My medical professionals were willing to use inaccurate scientific terms when it served their purpose, and I wasn't having it.
I got my weekly automated email this morning, congratulating me, “Week 8 is a big week; you’re no longer carrying an embryo, you’re carrying a fetus!”
Pregnancy literature loves to make a big deal about all the stages of life the baby passes through. I don’t have a problem with this. Reproduction, besides being sacred, is also a physical process describable by scientific terminology. Science has a language for all the stages of development of life: zygote, blastocyst, embryo, and fetus, infant, toddler, teenager, and adult are all just phases. Whether or not you’re opposed to abortion, there’s nothing wrong with the terms themselves.
So I was not offended when my obstetrician referred to my unborn baby as an fetus. She’s not pro-life, but maybe she just wants to be specific. I was, however, extremely angry when she called my child a baby later on. Let me explain.
I miscarried in January, when the child was 8 weeks old. While I was pregnant, my doctor’s language was joyfully imprecise. She knew how happy I was, and we both eagerly listened to the “baby’s” heartbeat. After his death, although he had passed the stage to be called a fetus, the ultrasound tech, who knew the scientific term perfectly well, would only refer to him as an embryo. The doctor could only use the word “tissue.” They were intentionally using scientifically inaccurate language in a bid to comfort me.

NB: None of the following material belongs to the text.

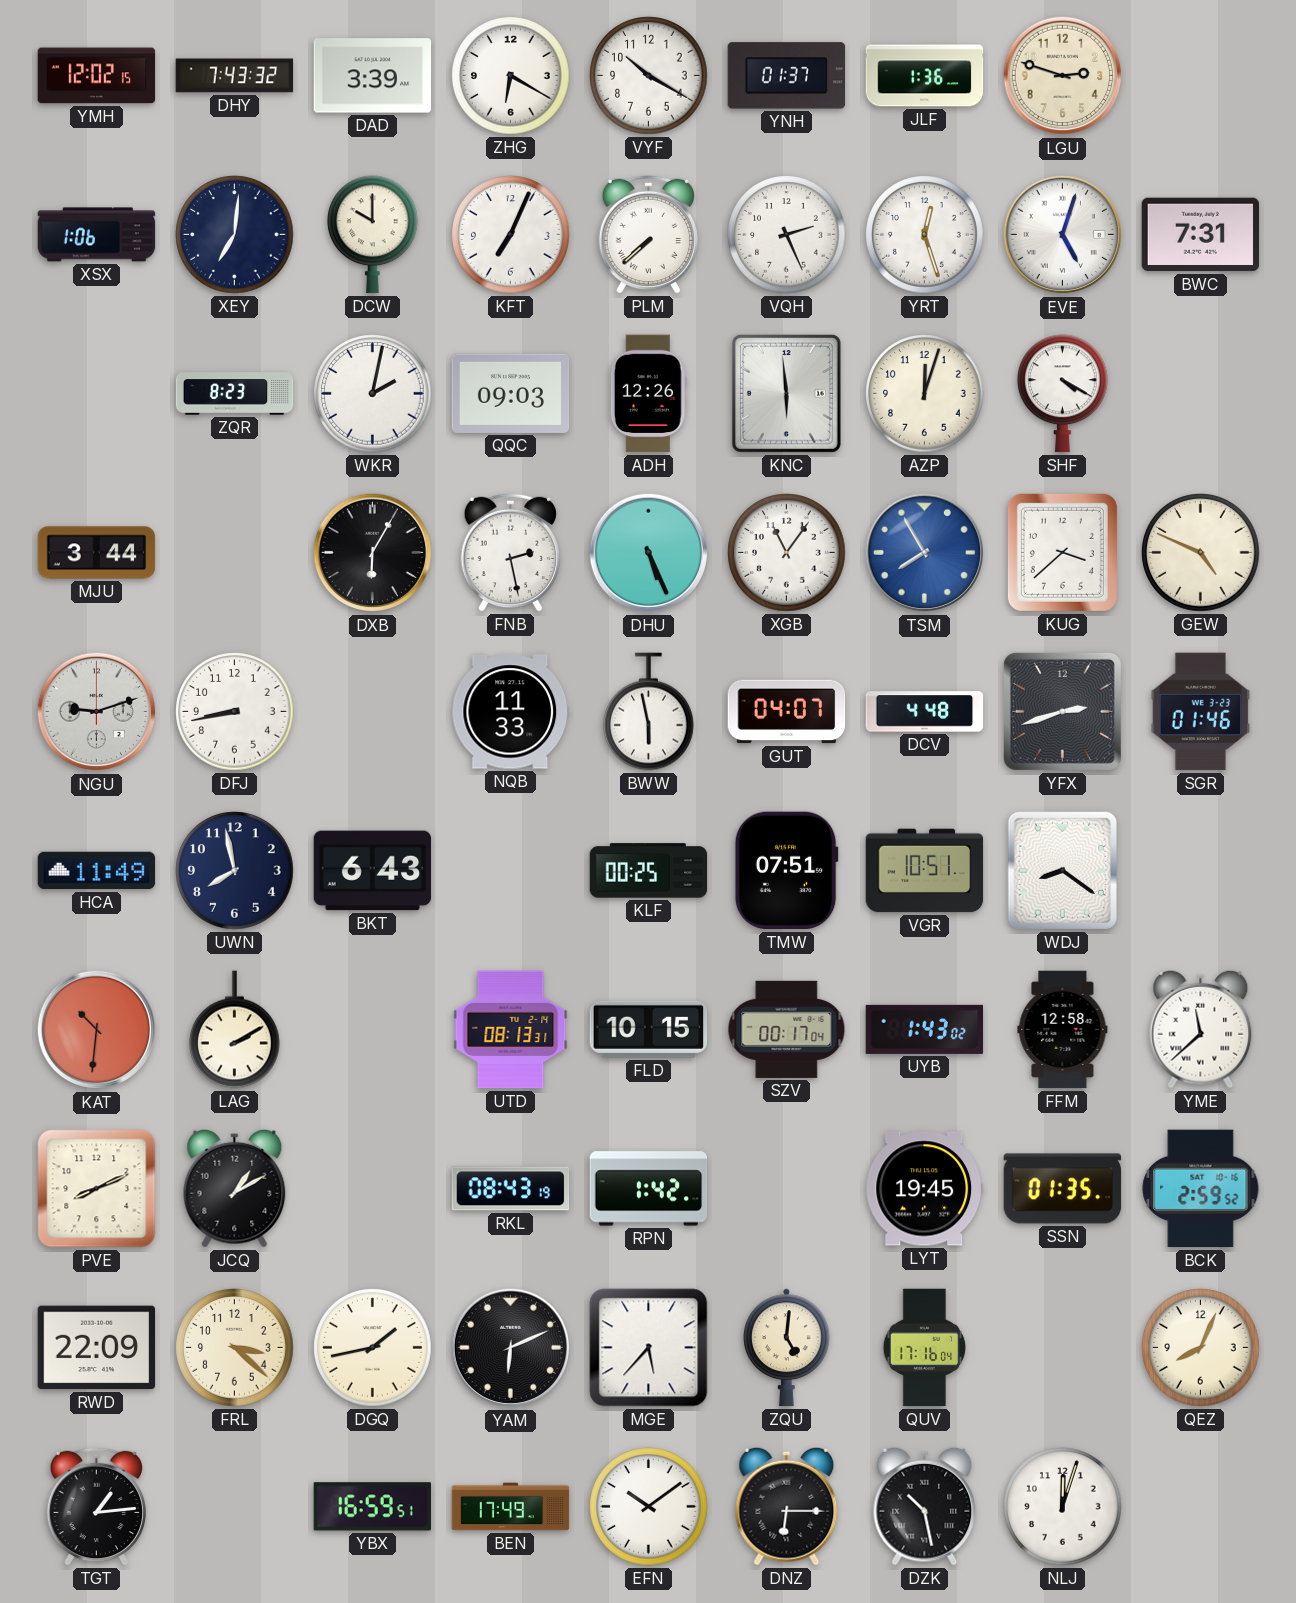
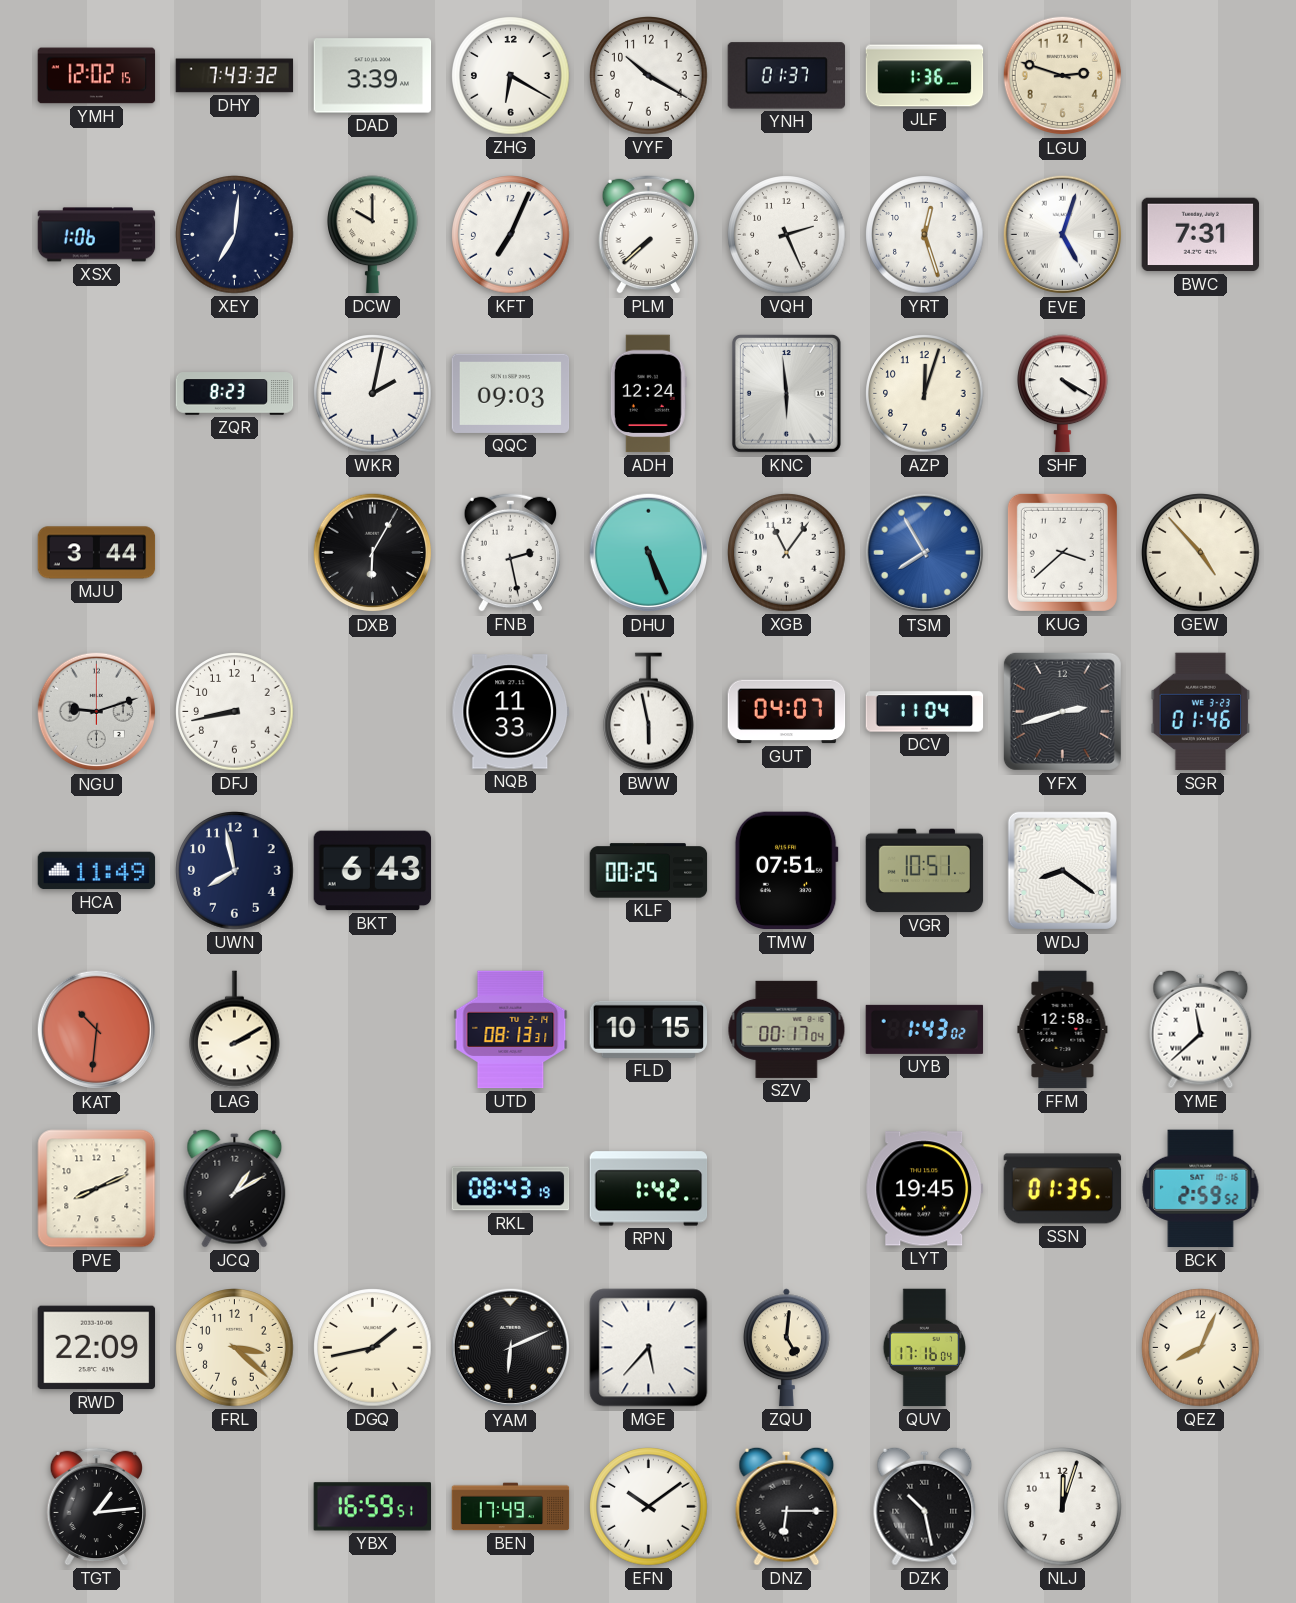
ADH: 12:26 -> 12:24
GEW: 4:49 -> 4:53
DCV: 4:48 -> 11:04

I’m pregnant again. Because the baby is alive, because I am happy, the doctor has been willing to call my son or daughter a baby, not a fetus. She means well, but here’s the thing. “Baby” isn’t strictly a scientific word; it has real emotional connotations. It brings with it the image of chubby cheeks, tiny fingers, and everything else a mother is hoping for. So if you are only willing to call my child a baby when a) you’re positive I want him to live, and b) you’re sure he’s healthy, then we have a problem. You don’t have the right to insist on correct scientific terminology only when it suits your emotional needs, and not otherwise. You either use it, or you don’t.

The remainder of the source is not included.